I’m more than a little cynical about this; I want these guys (my neighbors, my villagers) to get every dime they can from donor agencies. The agencies occasionally mean well, but they’re foreigners, like me, coming into a routinely corrupt country (it’s lighter and more subtle than the image you get from “corruption”) with unthinkable quantities of money, and the nationals with the vocabulary will get the cash.
But I hate the thought of leaving here with my primary accomplishment having been teaching more sophisticated ways to ask for money. After the term ended, though, things quieted down a bit, and I was able to get back to the more pleasant and rural parents’ meetings at the primary schools.
These are fun, even though my Ateso — the local tongue — isn’t strong enough to where I don’t need a translator, and when they translate everything you say it makes for a long meeting.
I went to Obwanai (the one school in my catchment area with a headmistress — she rules) and told the parents that next term the school was going to be teaching a fairly explicit reproductive health and HIV education program. It’s a government initiative that we’re trying to implement district-wide.

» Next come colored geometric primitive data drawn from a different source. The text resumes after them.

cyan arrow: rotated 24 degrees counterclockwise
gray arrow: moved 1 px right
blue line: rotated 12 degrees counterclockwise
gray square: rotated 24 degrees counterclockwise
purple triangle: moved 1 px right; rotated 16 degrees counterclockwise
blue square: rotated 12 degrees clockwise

I told them that they needed to put aside whatever prejudice they might have about sex education and support the school in their efforts. The parents filled the room, and they seemed to be listening and appreciating what I was saying. It was an awesome feeling. (Though, for all I know, it was translated as “The white man likes pineapples.”)

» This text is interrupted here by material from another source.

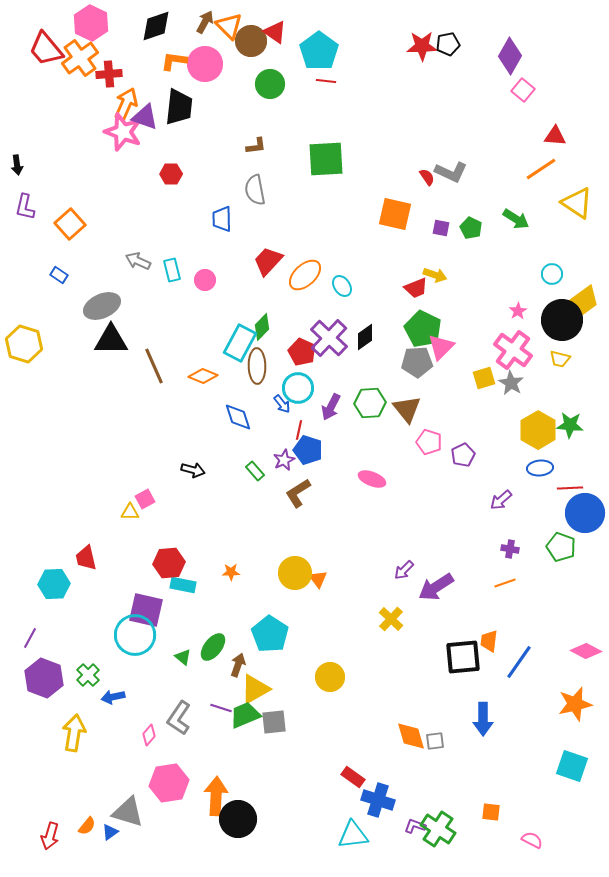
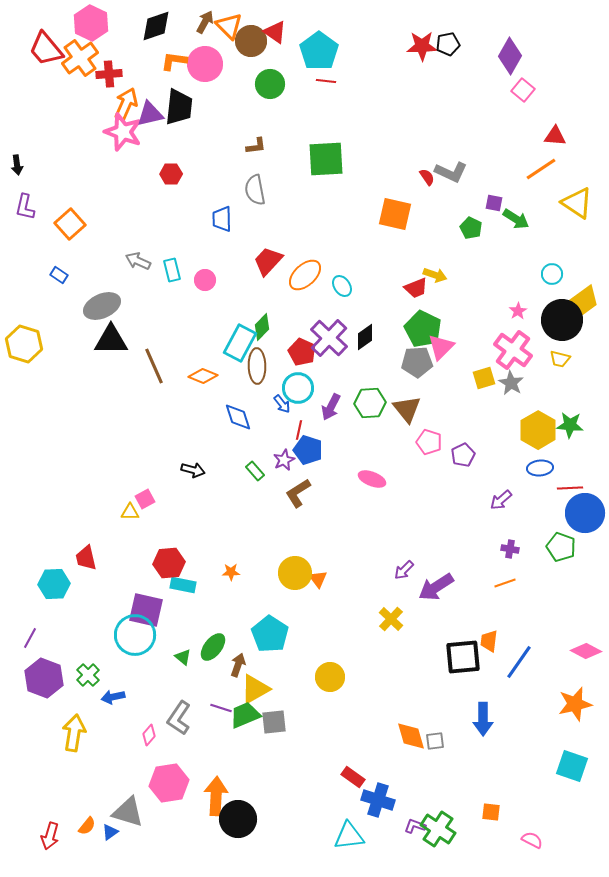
purple triangle at (145, 117): moved 5 px right, 3 px up; rotated 32 degrees counterclockwise
purple square at (441, 228): moved 53 px right, 25 px up
cyan triangle at (353, 835): moved 4 px left, 1 px down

Tomorrow night has me drinking ajon, the hot, fermented, millet-based beverage you consume through hollow stick-straws from a communal pot, with my neighbor and counterpart, Justin. Let me be honest: I’m missing home. It’s the first Christmas in a while that I haven’t spent in Charleston.

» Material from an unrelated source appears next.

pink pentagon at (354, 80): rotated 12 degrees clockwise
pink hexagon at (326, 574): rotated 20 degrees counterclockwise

I always looked forward to the holidays, hanging out in Marshall’s basement with the sudden influx of people from George Washington High School and other infrequent faces, my fellow students and travelers and freaks drifting back into town with reports on the crazy new things they’d been experiencing and the crazy new people they were becoming.
All the maniacs, sheepish at the comfort we got from coming back to the city, and new combinations and possibilities between us, our rough new edges, and it feeling like a community of young people. Sure, I’m sentimentalizing. Why not? It’s nice.
Dry season brings grasshoppers. In the slums of Kampala they have a small parking lot-sized enclosure surrounded by corrugated tin; there are four huge bright towers of fluorescent light in the lot. At night they turn on the lights and grasshoppers swarm there in the hundreds of thousands. They think it’s the moon, to which they’re deeply and inexplicably attracted. They fly chaotically, huge squirming currents, and when exhausted they drop to the compound, where they’re collected, fried, sold in little bags, and eaten.
They’re not bad, actually, and they’re a good protein source. But people (mostly kids) crowd around the wall of the lot, snatching at the air, and shoving caught grasshoppers into hungry mouths. The wings stick to their lips.
Happy holidays, y’all. Be good to one another.
Isaac Wohl is a 1997 graduate of Capital High School and a native of Charleston. He graduated from Grinnell College in 2001 and has been working as a Peace Corps volunteer in Kachango, Uganda, since March 2003. He is scheduled to return to the United States in June 2005. He is the son of David Wohl, dean of arts and humanities at West Virginia State College, and Diana Bowman of Greensboro, N.C.